» **Problem description**
Leaving out all images, return the entries below exactly.

» **Stored data entries**
• • •

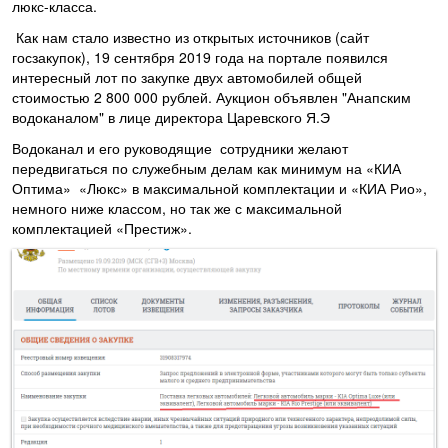
люкс-класса.
Как нам стало известно из открытых источников (сайт
госзакупок), 19 сентября 2019 года на портале появился
интересный лот по закупке двух автомобилей общей
стоимостью 2 800 000 рублей. Аукцион объявлен "Анапским
водоканалом" в лице директора Царевского Я.Э
Водоканал и его руководящие сотрудники желают
передвигаться по служебным делам как минимум на «КИА
Оптима» «Люкс» в максимальной комплектации и «КИА Рио»,
немного ниже классом, но так же с максимальной
комплектацией «Престиж».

• • •

» **Response box**
люкс-класса.
Как нам стало известно из открытых источников (сайт
госзакупок), 19 сентября 2019 года на портале появился
интересный лот по закупке двух автомобилей общей
стоимостью 2 800 000 рублей. Аукцион объявлен "Анапским
водоканалом" в лице директора Царевского Я.Э
Водоканал и его руководящие сотрудники желают
передвигаться по служебным делам как минимум на «КИА
Оптима» «Люкс» в максимальной комплектации и «КИА Рио»,
немного ниже классом, но так же с максимальной
комплектацией «Престиж».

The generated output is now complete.